Growing A Little Tech Geek
I live in a posh(ish) locality in Delhi, where the sidewalks are filled with fancy young mothers who are chatting away into their phones while a household helper pushes along the pram of a yelling toddler. Snatches of conversations go thus: “Kids these days! You know, my 6-month-old is so smart, she already knows how to press all the right buttons on my iPhone,” and, “Arrey, and my son, barely three, and already knows how to find all his cartoons on YouTube…” The ubiquity of technology is astounding. But more exposure doesn’t necessarily mean more understanding. Knowing how to find cartoons on YouTube, for example, is very different from knowing how to build a similar website from scratch, or repair a laptop when it crashes.
As the token young(ish) person in my family, I was always assumed to be the only person in the house who could fix a computer. If a relative’s computer crashed, I was called in to fix it; if someone’s pictures needed transferring, I was called in to copy the files; if the printer was jammed, I would be one who pulled out the paper and cleared the queue. It became a self-fulfilling expectation that had nothing to do with age and everything to do with knowledge. And as I fixed all of these things, I realized there is a particular joy to finding out all the data that disappeared during a crash is actually recoverable, if you only know how to do it. I also realized it let me into a unique club. Fixing was the one thing that only I could do – everyone else knew how to use computers, but only I knew how to fix them.

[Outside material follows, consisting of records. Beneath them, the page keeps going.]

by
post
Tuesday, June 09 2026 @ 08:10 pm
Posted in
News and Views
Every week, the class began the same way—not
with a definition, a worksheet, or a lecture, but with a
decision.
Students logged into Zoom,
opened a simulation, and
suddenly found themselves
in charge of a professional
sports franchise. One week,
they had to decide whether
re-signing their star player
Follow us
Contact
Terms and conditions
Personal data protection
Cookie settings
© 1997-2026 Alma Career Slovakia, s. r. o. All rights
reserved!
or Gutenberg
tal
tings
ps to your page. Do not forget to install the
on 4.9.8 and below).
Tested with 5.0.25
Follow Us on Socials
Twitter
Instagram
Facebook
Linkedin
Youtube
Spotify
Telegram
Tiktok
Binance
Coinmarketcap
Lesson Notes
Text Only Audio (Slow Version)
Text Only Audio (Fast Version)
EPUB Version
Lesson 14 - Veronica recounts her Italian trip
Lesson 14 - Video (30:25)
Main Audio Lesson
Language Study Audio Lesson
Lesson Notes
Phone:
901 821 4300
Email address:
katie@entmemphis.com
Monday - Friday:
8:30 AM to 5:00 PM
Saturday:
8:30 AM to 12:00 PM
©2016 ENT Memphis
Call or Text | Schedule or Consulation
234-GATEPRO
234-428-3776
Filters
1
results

In some ways, it was about mastery. I don’t like to be dependent on someone else to fix something that is both easy and fun to do. But it was also about creativity. Knowing how to programme and create things using technology, instead of just passively using someone else’s work, taught me ownership and allowed me to be the architect of my own relationship with technology — for every new feature I loved in an unaffordable new phone, I knew it would only take a couple of lines of code to get the same feature in my older model.
I want this for my son and his generation, as well. I want him to be able to do more than just use technology; I want him to understand the how’s and why’s, too. So, I’ve focused on the wonders of technology with him. He’s a toddler, so this is easy, since they are naturally curious. I introduce more advanced concepts by explaining that the TV doesn’t work when there is no electricity and that some toys don’t run when there are no batteries. To inspire the kick of mastery and creativity I get when I fix a computer or write code, I’ve given him a bunch of toy nuts and bolts and a screwdriver, as well as a sewing-board, that is, a piece of firm cardboard with several holes punched in. I ask him to lace the holes together using shoelaces. Many times, after hours of play, he has run to me with it, shouting, “Mummy, dekho!” The excitement of building beats any game on a tablet.

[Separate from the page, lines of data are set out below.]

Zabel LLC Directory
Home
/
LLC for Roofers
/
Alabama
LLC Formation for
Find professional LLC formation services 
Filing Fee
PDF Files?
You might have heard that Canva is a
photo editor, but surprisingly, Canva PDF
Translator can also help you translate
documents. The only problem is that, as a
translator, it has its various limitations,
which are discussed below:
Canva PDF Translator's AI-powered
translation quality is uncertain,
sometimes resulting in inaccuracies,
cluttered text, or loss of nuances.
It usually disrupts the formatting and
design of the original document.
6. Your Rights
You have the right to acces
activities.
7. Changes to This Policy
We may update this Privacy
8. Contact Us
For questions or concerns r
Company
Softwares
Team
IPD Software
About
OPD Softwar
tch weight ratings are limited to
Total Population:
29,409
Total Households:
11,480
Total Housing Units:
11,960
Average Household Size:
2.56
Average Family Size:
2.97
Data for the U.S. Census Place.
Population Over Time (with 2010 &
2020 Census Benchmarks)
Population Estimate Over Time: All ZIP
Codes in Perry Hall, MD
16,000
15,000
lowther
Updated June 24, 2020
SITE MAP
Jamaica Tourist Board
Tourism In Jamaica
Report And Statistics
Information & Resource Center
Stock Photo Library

As he grows up, the trick will be to take away focus from the product and, instead, try to interest him in the process of technology. A friend recently asked me to help her son with this. The boy, she said, spent an “inordinate” amount of time downloading films. We ended up spending a very fun evening examining how torrents work through distributed networks and multiple pieces and people and how they are easy to replicate. He was genuinely thrilled. Turns out, he didn’t even watch the films, he just wanted to be the ‘super guy’ who could download any movie. Now, he was the superguy who could explain why these movies remain online, despite many efforts to limit or stop access and availability.
I’ve got a long list of games and kits to share with my son as he grows – games and kits that require more than just tapping buttons on an iPhone, and, as a result, give more in return: LOGO, a programming language that will teach him the basics of coding and result in wonderful doodles; the Educational Solar Bot Kit, which is a kit to build exactly what it sounds like and will hopefully lure him away from a PS3 obsession. I’ll introduce him to Ardurino, an open-source electronic prototyping platform used by beginning and advanced engineers alike to create interactive electronic objects, and the Tech section on Instructables.
My son will learn how to use technology with or without my help, because it is the reality of the world he’ll grow up in. But I can help him understand it and develop the skills to solve large problems by breaking them down into a sequence of smaller, more manageable problems. It’s not because I want him to be an engineer. It’s because this approach (known as ‘computational thinking’) is important for any field you can think of today: engineering, economics, business, physics, the arts, history, and even music. I want him, like his mother, to know the joy of exploring and finding, the specialness of understanding and fixing, and the independence of mastering and creating.